→ **Data**:
⟨

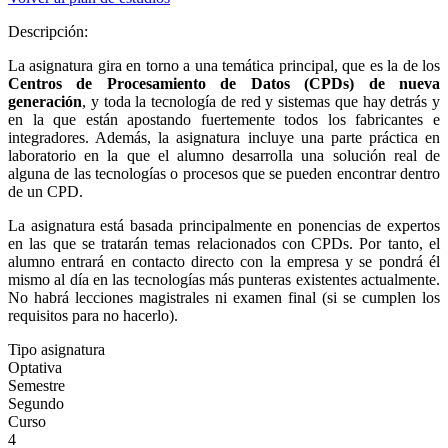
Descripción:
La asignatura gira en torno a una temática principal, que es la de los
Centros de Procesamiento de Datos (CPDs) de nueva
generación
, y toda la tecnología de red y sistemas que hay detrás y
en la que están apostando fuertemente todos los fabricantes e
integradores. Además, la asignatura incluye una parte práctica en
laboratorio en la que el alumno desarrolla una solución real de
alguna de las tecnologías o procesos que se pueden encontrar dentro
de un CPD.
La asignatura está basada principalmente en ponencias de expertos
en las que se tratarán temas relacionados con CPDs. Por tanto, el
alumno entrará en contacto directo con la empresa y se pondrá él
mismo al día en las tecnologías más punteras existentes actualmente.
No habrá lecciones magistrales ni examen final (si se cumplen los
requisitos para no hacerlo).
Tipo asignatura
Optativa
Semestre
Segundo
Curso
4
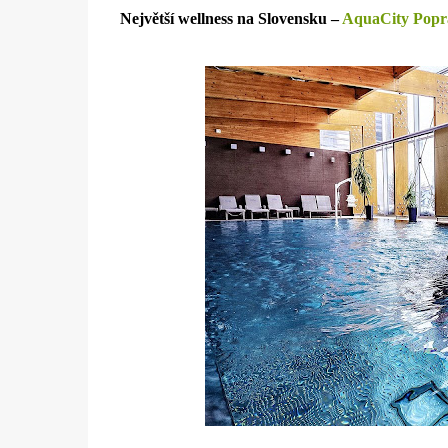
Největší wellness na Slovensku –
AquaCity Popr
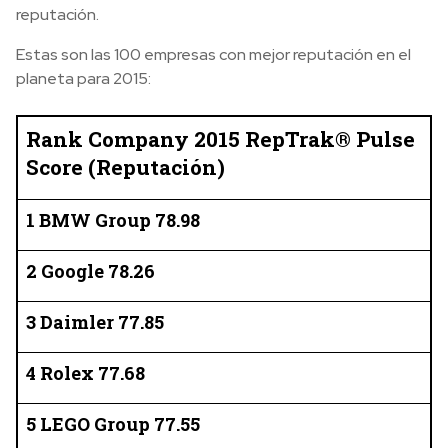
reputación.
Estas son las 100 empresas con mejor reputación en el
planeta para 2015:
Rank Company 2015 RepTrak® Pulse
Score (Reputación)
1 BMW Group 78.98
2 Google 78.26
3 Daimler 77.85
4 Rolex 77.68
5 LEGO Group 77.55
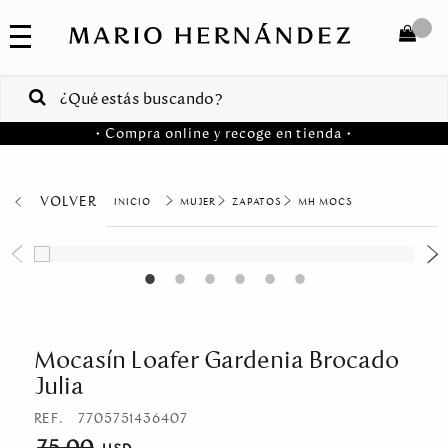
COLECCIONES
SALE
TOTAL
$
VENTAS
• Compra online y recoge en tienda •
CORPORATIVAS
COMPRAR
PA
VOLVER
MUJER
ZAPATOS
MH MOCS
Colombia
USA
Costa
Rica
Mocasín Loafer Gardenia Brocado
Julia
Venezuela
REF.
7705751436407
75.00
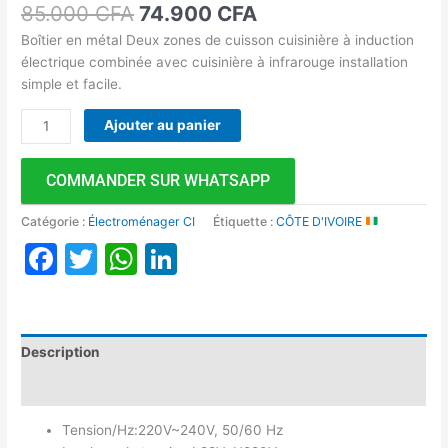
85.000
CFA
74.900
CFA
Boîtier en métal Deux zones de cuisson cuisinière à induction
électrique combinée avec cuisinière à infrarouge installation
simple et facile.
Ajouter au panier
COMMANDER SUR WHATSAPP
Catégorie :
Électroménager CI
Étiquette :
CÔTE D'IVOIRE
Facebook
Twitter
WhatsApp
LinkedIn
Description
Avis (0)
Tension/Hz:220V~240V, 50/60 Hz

⟩
⟨

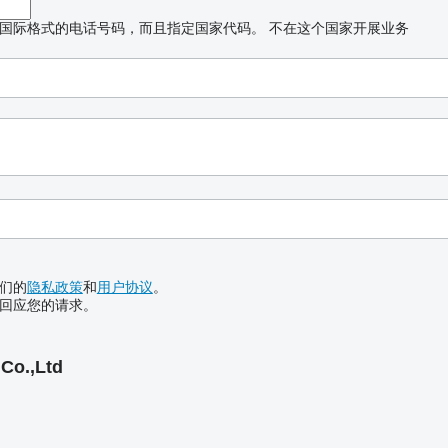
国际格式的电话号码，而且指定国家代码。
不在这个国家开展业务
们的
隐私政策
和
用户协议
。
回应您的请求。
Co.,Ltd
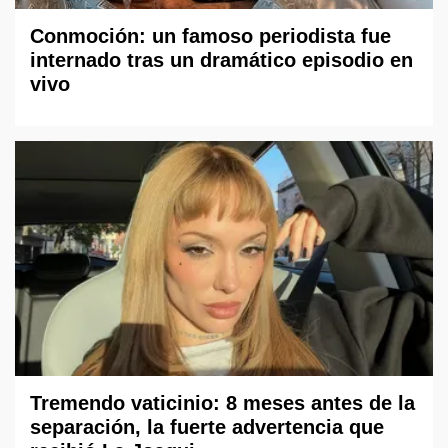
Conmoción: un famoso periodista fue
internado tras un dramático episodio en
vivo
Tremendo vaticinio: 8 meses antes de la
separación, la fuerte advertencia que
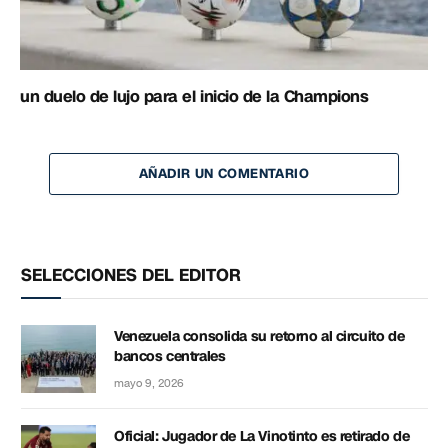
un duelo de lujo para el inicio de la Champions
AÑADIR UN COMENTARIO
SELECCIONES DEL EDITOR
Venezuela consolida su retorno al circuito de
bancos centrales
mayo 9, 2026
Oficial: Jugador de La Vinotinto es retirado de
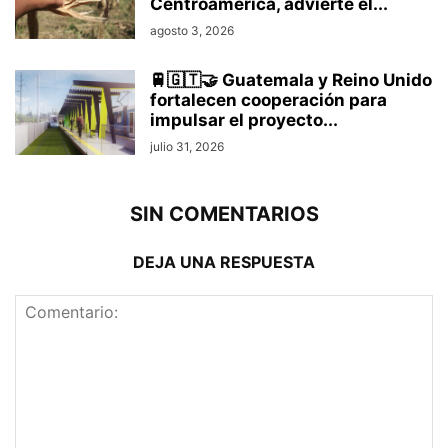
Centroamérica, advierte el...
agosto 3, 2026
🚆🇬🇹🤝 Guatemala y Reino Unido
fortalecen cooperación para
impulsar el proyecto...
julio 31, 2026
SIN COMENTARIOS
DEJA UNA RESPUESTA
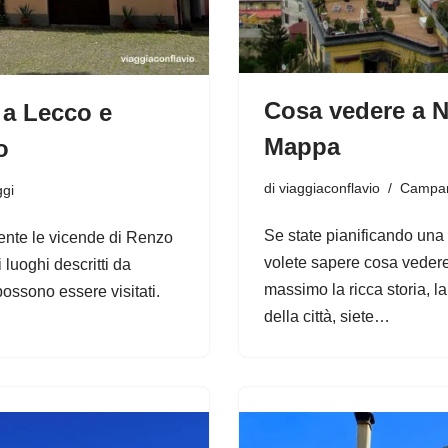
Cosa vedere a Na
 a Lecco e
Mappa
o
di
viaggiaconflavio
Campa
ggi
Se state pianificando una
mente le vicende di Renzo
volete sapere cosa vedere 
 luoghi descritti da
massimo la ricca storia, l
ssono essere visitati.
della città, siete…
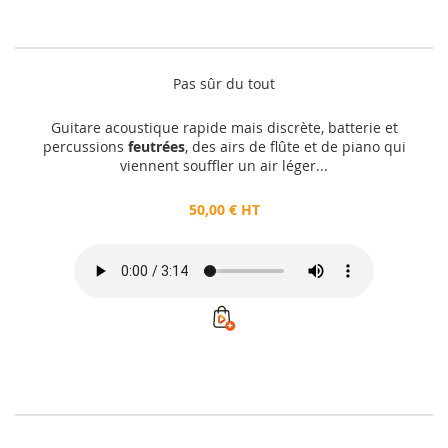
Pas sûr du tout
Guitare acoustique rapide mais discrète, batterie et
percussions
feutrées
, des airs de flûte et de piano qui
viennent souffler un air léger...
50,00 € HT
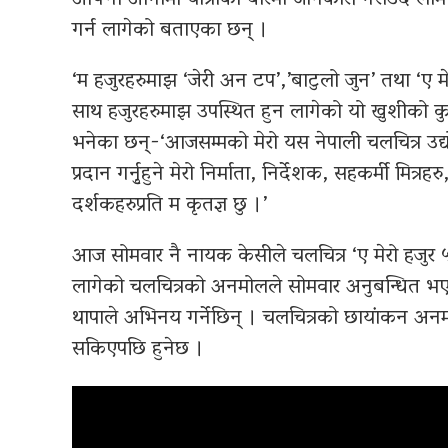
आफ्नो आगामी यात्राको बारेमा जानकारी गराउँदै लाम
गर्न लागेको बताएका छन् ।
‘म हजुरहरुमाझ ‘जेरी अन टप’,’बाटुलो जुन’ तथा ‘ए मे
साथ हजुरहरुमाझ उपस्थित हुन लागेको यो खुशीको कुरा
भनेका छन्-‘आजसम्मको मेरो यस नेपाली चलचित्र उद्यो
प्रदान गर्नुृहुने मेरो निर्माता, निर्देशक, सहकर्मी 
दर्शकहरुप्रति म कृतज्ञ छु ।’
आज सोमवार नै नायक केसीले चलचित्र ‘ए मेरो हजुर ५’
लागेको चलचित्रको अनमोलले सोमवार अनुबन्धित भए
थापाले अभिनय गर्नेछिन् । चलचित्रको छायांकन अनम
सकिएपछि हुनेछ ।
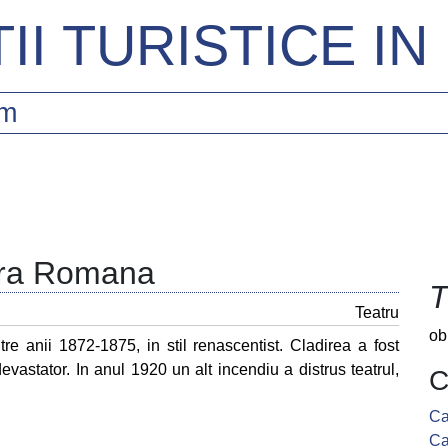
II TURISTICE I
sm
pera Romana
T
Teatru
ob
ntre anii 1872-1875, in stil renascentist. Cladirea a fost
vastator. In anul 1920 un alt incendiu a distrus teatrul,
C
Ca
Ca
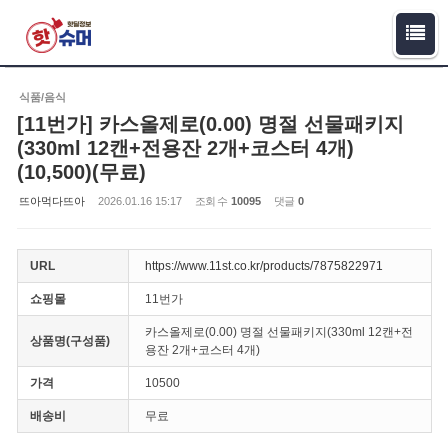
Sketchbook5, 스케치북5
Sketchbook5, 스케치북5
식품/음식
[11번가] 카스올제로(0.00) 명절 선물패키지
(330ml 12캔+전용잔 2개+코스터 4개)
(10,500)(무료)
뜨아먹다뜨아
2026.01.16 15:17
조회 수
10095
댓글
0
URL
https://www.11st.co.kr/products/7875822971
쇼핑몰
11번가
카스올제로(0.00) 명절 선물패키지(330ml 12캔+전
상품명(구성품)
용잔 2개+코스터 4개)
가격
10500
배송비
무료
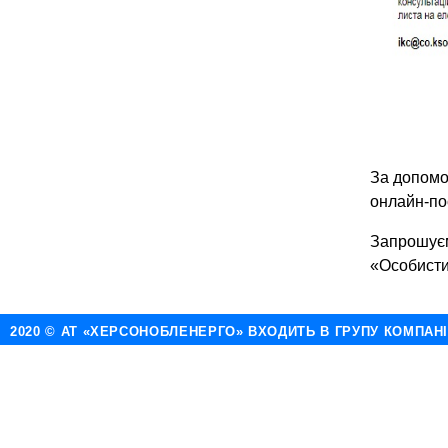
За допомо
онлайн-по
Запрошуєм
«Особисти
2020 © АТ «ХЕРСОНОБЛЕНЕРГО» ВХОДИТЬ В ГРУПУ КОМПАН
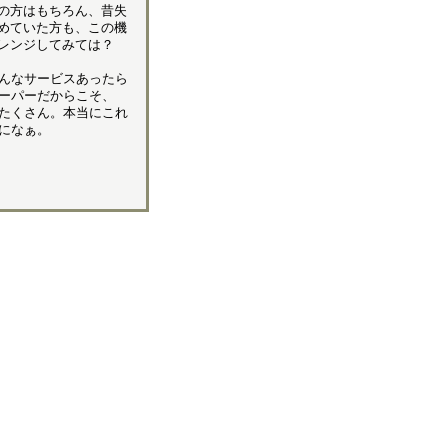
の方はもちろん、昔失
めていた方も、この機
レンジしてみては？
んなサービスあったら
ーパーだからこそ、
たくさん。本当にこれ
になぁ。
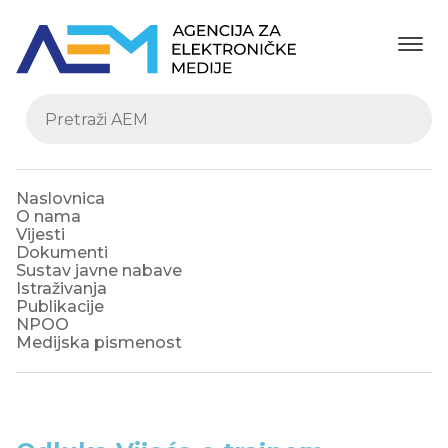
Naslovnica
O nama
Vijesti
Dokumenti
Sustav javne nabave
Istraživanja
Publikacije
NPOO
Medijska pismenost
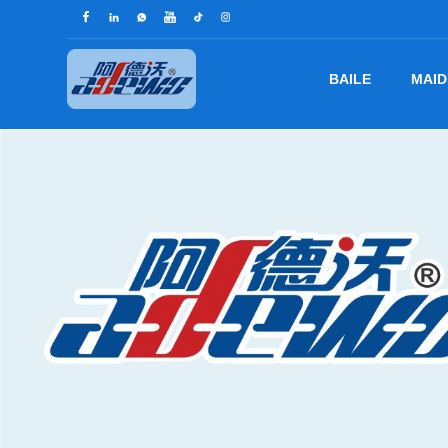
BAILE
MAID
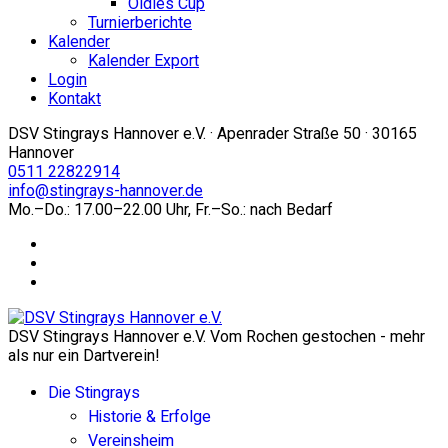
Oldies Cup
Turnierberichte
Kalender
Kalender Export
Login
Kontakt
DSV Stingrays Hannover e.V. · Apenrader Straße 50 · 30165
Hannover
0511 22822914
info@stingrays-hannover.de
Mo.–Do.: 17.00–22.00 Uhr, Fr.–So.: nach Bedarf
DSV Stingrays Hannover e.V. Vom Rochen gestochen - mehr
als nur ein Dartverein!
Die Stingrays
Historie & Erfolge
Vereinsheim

⟩

→ **Exercise**:
Give back, exactly as written, the stretch from the line with "integradores. Además, la" through the line with "No habrá lecciones", and no other lines from the records above.

→ **Result for this task**:
integradores. Además, la asignatura incluye una parte práctica en
laboratorio en la que el alumno desarrolla una solución real de
alguna de las tecnologías o procesos que se pueden encontrar dentro
de un CPD.
La asignatura está basada principalmente en ponencias de expertos
en las que se tratarán temas relacionados con CPDs. Por tanto, el
alumno entrará en contacto directo con la empresa y se pondrá él
mismo al día en las tecnologías más punteras existentes actualmente.
No habrá lecciones magistrales ni examen final (si se cumplen los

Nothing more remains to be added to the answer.